**Supplied data:**
········
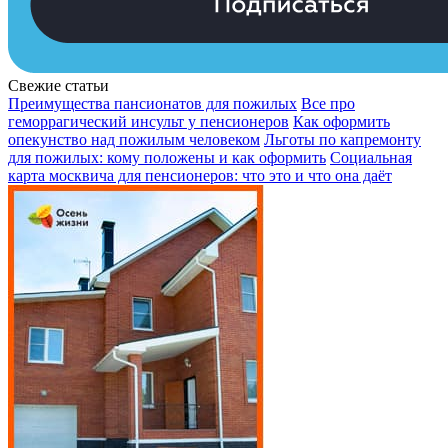
Свежие статьи
Преимущества пансионатов для пожилых
Все про
геморрагический инсульт у пенсионеров
Как оформить
опекунство над пожилым человеком
Льготы по капремонту
для пожилых: кому положены и как оформить
Социальная
карта москвича для пенсионеров: что это и что она даёт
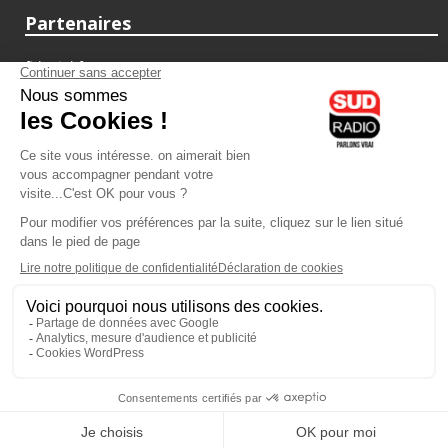
Partenaires
fiducial.fr
lyoncapitale.fr
olympique-et-lyonnais.com
L'application Iphone / Android
Téléchargez l'application
Les cookies
Gestion des cookies
Crédit photos : ©Sud Radio / Pierre Olivier
10H00
-
13H00
13H00 - 14H00
Noémie Halioua
Jacques Pessis
Les débats de l'été
Les clefs d'une vie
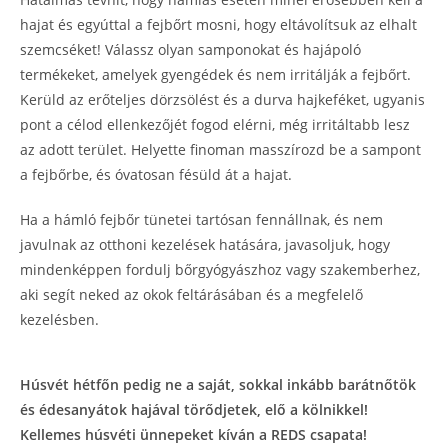
hajat és egyúttal a fejbőrt mosni, hogy eltávolítsuk az elhalt
szemcséket! Válassz olyan samponokat és hajápoló
termékeket, amelyek gyengédek és nem irritálják a fejbőrt.
Kerüld az erőteljes dörzsölést és a durva hajkeféket, ugyanis
pont a célod ellenkezőjét fogod elérni, még irritáltabb lesz
az adott terület. Helyette finoman masszírozd be a sampont
a fejbőrbe, és óvatosan fésüld át a hajat.
Ha a hámló fejbőr tünetei tartósan fennállnak, és nem
javulnak az otthoni kezelések hatására, javasoljuk, hogy
mindenképpen fordulj bőrgyógyászhoz vagy szakemberhez,
aki segít neked az okok feltárásában és a megfelelő
kezelésben.
Húsvét hétfőn pedig ne a saját, sokkal inkább barátnőtök
és édesanyátok hajával törődjetek, elő a kölnikkel!
Kellemes húsvéti ünnepeket kíván a REDS csapata!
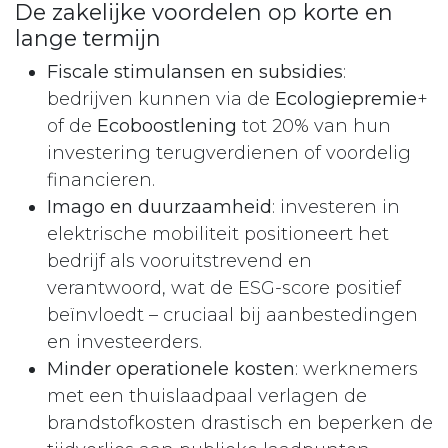
De zakelijke voordelen op korte en
lange termijn
Fiscale stimulansen en subsidies
:
bedrijven kunnen via de
Ecologiepremie
+
of de
Ecoboostlening
tot 20% van hun
investering terugverdienen of voordelig
financieren.​
Imago en duurzaamheid
: investeren in
elektrische mobiliteit positioneert het
bedrijf als vooruitstrevend en
verantwoord, wat de ESG-score positief
beïnvloedt – cruciaal bij aanbestedingen
en investeerders.​
Minder operationele kosten
: werknemers
met een thuislaadpaal verlagen de
brandstofkosten drastisch en beperken de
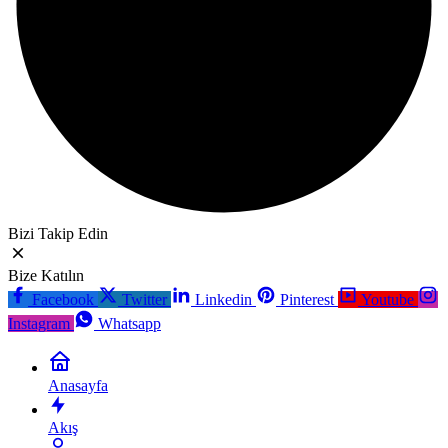
Bizi Takip Edin
Bize Katılın
Facebook
Twitter
Linkedin
Pinterest
Youtube
Instagram
Whatsapp
Anasayfa
Akış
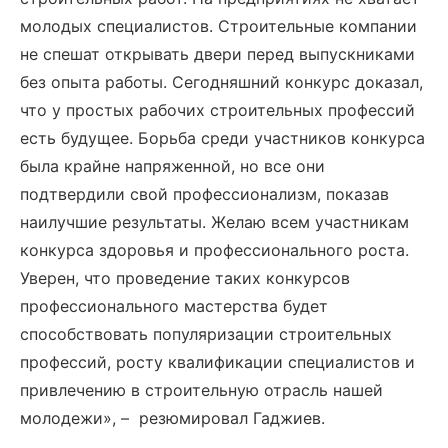
молодых специалистов. Строительные компании
не спешат открывать двери перед выпускниками
без опыта работы. Сегодняшний конкурс доказал,
что у простых рабочих строительных профессий
есть будущее. Борьба среди участников конкурса
была крайне напряженной, но все они
подтвердили свой профессионализм, показав
наилучшие результаты. Желаю всем участникам
конкурса здоровья и профессионального роста.
Уверен, что проведение таких конкурсов
профессионального мастерства будет
способствовать популяризации строительных
профессий, росту квалификации специалистов и
привлечению в строительную отрасль нашей
молодежи», – резюмировал Гаджиев.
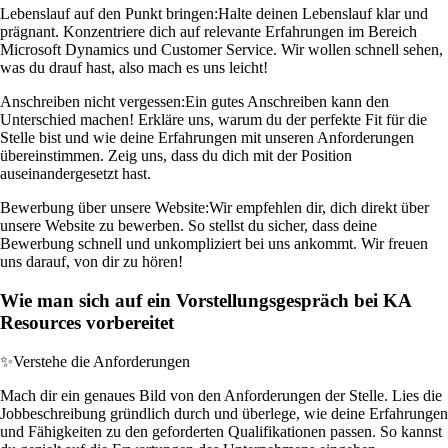
Lebenslauf auf den Punkt bringen:
Halte deinen Lebenslauf klar und
prägnant. Konzentriere dich auf relevante Erfahrungen im Bereich
Microsoft Dynamics und Customer Service. Wir wollen schnell sehen,
was du drauf hast, also mach es uns leicht!
Anschreiben nicht vergessen:
Ein gutes Anschreiben kann den
Unterschied machen! Erkläre uns, warum du der perfekte Fit für die
Stelle bist und wie deine Erfahrungen mit unseren Anforderungen
übereinstimmen. Zeig uns, dass du dich mit der Position
auseinandergesetzt hast.
Bewerbung über unsere Website:
Wir empfehlen dir, dich direkt über
unsere Website zu bewerben. So stellst du sicher, dass deine
Bewerbung schnell und unkompliziert bei uns ankommt. Wir freuen
uns darauf, von dir zu hören!
Wie man sich auf ein Vorstellungsgespräch bei KA
Resources vorbereitet
✨
Verstehe die Anforderungen
Mach dir ein genaues Bild von den Anforderungen der Stelle. Lies die
Jobbeschreibung gründlich durch und überlege, wie deine Erfahrungen
und Fähigkeiten zu den geforderten Qualifikationen passen. So kannst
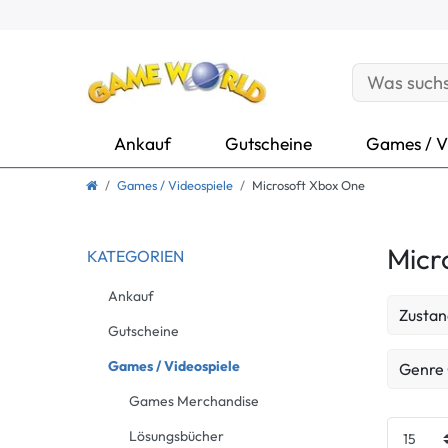
Ankauf
Gutscheine
Games / V
Games / Videospiele
Microsoft Xbox One
Micr
KATEGORIEN
Ankauf
Zustan
Gutscheine
Neu
Games / Videospiele
Genre
Games Merchandise
Gebrau
Action
Lösungsbücher
Gebrau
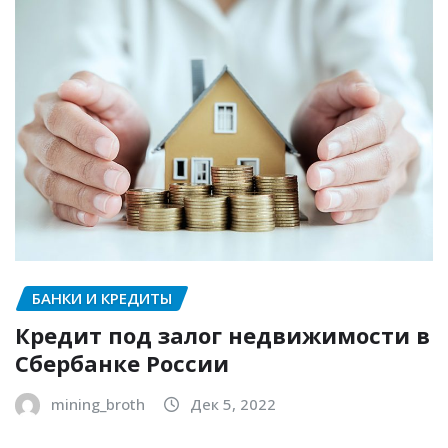
БАНКИ И КРЕДИТЫ
Кредит под залог недвижимости в
Сбербанке России
mining_broth
Дек 5, 2022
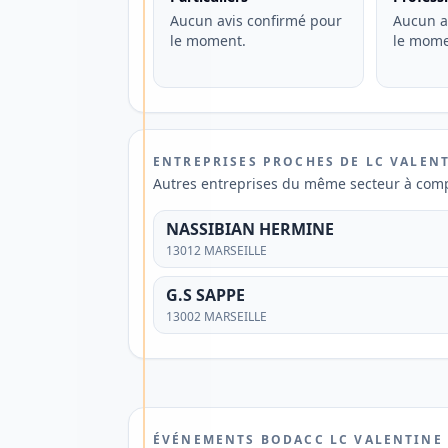
moderne
Aucun avis confirmé pour
Aucun a
le moment.
le mome
et
adapté
à
votre
quotidien
ENTREPRISES PROCHES DE LC VALEN
?
Autres entreprises du même secteur à comp
Découvrez
NASSIBIAN HERMINE
une
13012 MARSEILLE
solution
G.S SAPPE
offrant
13002 MARSEILLE
une
gestion
mobile,
des
paiements
ÉVÉNEMENTS BODACC LC VALENTINE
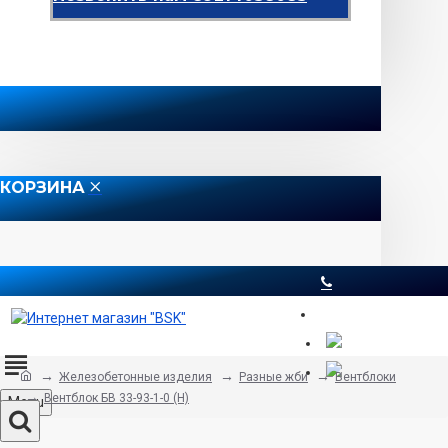
КОРЗИНА
8 812 565 51 12
Железобетонные изделия
Разные жби
Вентблоки
Вентблок БВ 33-93-1-0 (Н)
Menu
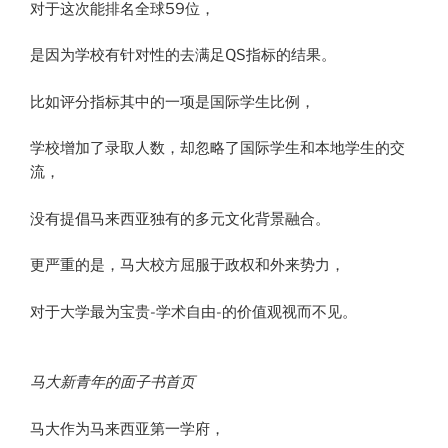
对于这次能排名全球59位，
是因为学校有针对性的去满足QS指标的结果。
比如评分指标其中的一项是国际学生比例，
学校增加了录取人数，却忽略了国际学生和本地学生的交
流，
没有提倡马来西亚独有的多元文化背景融合。
更严重的是，马大校方屈服于政权和外来势力，
对于大学最为宝贵-学术自由-的价值观视而不见。
马大新青年的面子书首页
马大作为马来西亚第一学府，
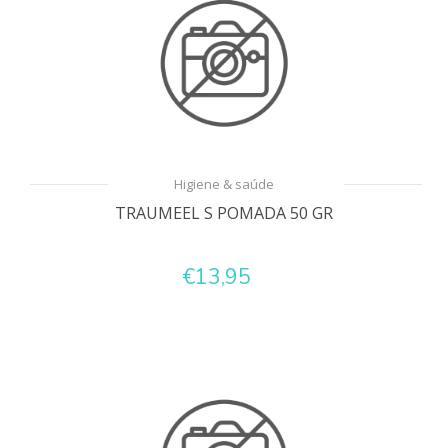
Higiene & saúde
TRAUMEEL S POMADA 50 GR
€13,95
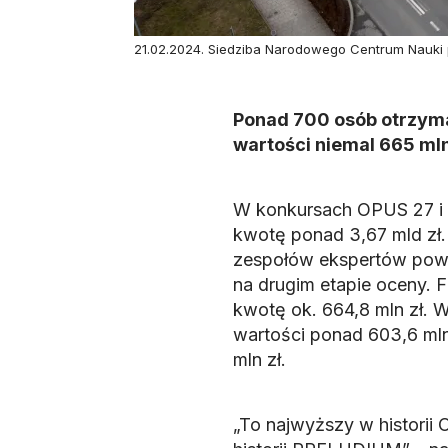
21.02.2024. Siedziba Narodowego Centrum Nauki 
Ponad 700 osób otrzyma
wartości niemal 665 ml
W konkursach OPUS 27 i
kwotę ponad 3,67 mld zł.
zespołów ekspertów powo
na drugim etapie oceny. 
kwotę ok. 664,8 mln zł. 
wartości ponad 603,6 ml
mln zł.
„To najwyższy w historii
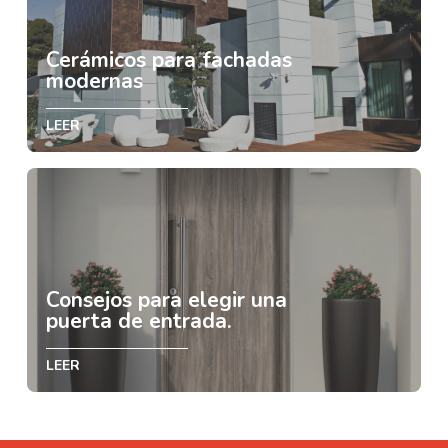
Cerámicos para fachadas
modernas
LEER
Consejos para elegir una
puerta de entrada.
LEER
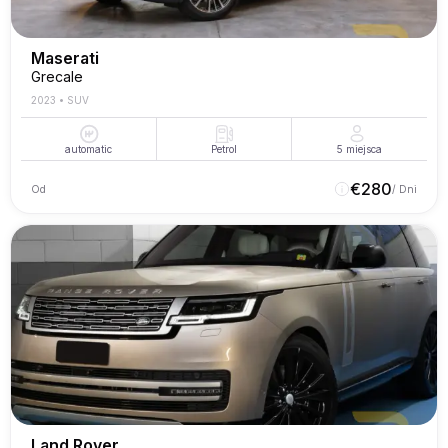
Maserati
Grecale
2023
•
SUV
automatic
Petrol
5
miejsca
€
280
Od
/ Dni
Land Rover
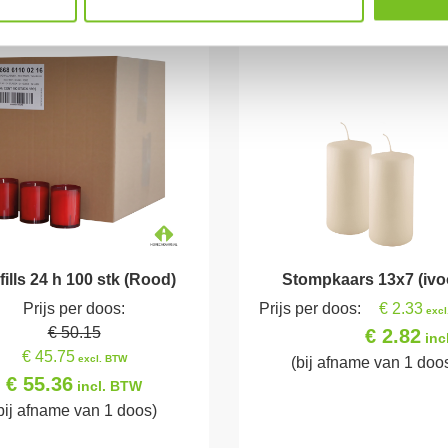
fills 24 h 100 stk (Rood)
Stompkaars 13x7 (ivo
Prijs per doos:
Prijs per doos:
€ 2.33
excl
€ 50.15
€ 2.82
inc
€ 45.75
excl. BTW
(bij afname van 1 doo
€ 55.36
incl. BTW
bij afname van 1 doos)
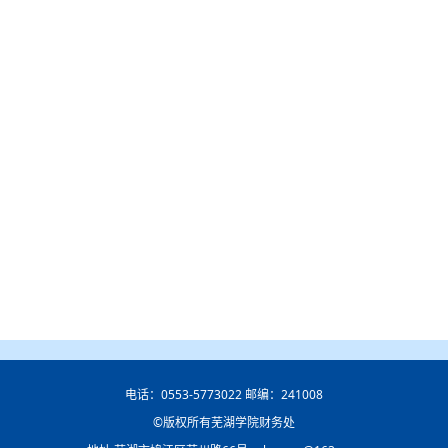
电话：0553-5773022 邮编：241008
©版权所有芜湖学院财务处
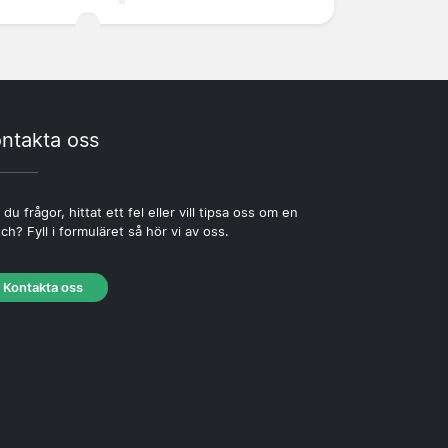
ntakta oss
 du frågor, hittat ett fel eller vill tipsa oss om en
ch? Fyll i formuläret så hör vi av oss.
Kontakta oss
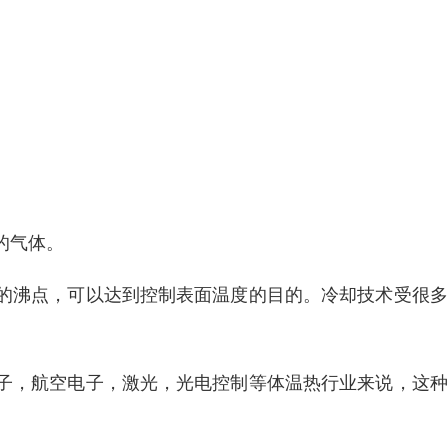
的气体。
的沸点，可以达到控制表面温度的目的。冷却技术受很多
子，航空电子，激光，光电控制等体温热行业来说，这种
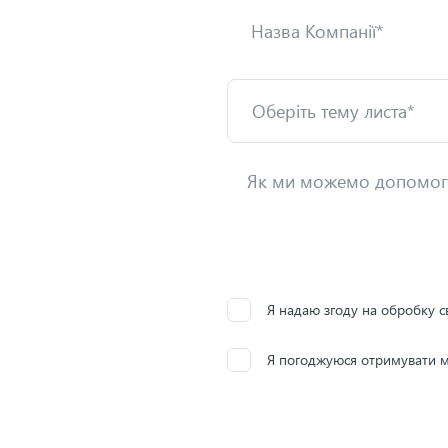
Я надаю згоду на обробку с
Я погоджуюся отримувати м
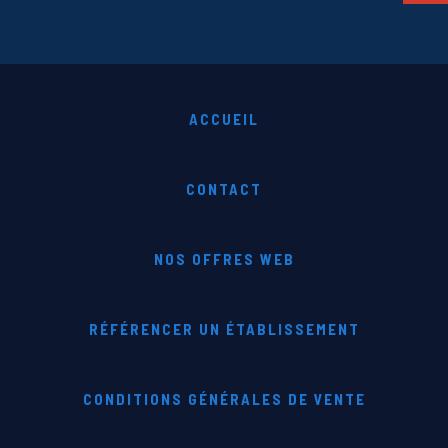
ACCUEIL
CONTACT
NOS OFFRES WEB
RÉFÉRENCER UN ÉTABLISSEMENT
CONDITIONS GÉNÉRALES DE VENTE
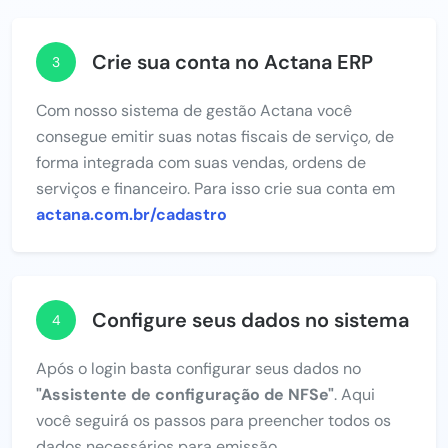
Crie sua conta no Actana ERP
3
Com nosso sistema de gestão Actana você
consegue emitir suas notas fiscais de serviço, de
forma integrada com suas vendas, ordens de
serviços e financeiro. Para isso crie sua conta em
actana.com.br/cadastro
Configure seus dados no sistema
4
Após o login basta configurar seus dados no
"Assistente de configuração de NFSe"
. Aqui
você seguirá os passos para preencher todos os
dados necessários para emissão.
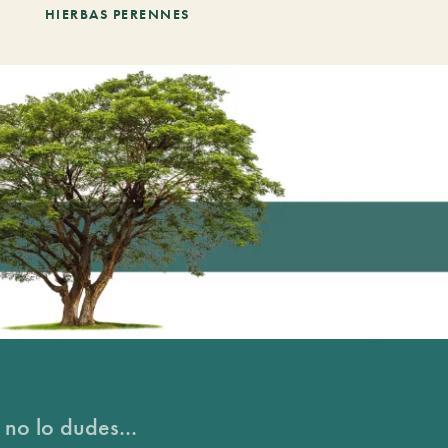
HIERBAS PERENNES
 no lo dudes...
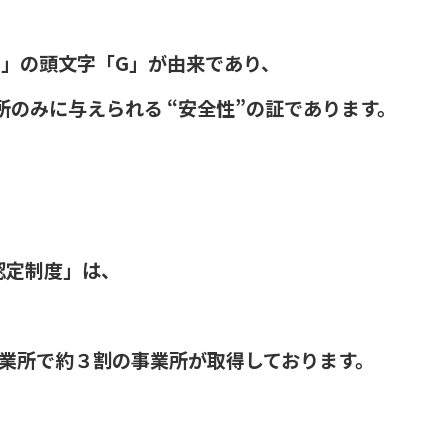
栄）」の頭文字「G」が由来であり、
のみに与えられる “安全性”の証であります。
認定制度」は、
、
事業所で約３割の事業所が取得しております。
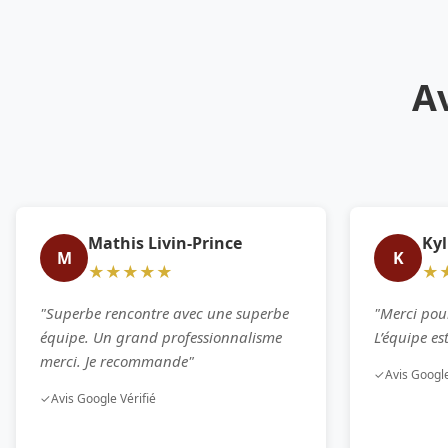
Av
Mathis Livin-Prince
Kyl
M
K
★★★★★
★
"Superbe rencontre avec une superbe
"Merci pou
équipe. Un grand professionnalisme
L’équipe e
merci. Je recommande"
✓
Avis Google
✓
Avis Google Vérifié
········
**Exercise:** The required output is an exact copy of the lines from the start of the material above through the line containing "Partenaires", inclusive, with no pictures in it.

**Solved exercise:**
Свежие статьи
Преимущества пансионатов для пожилых
Все про
геморрагический инсульт у пенсионеров
Как оформить
опекунство над пожилым человеком
Льготы по капремонту
для пожилых: кому положены и как оформить
Социальная
карта москвича для пенсионеров: что это и что она даёт
Partenaires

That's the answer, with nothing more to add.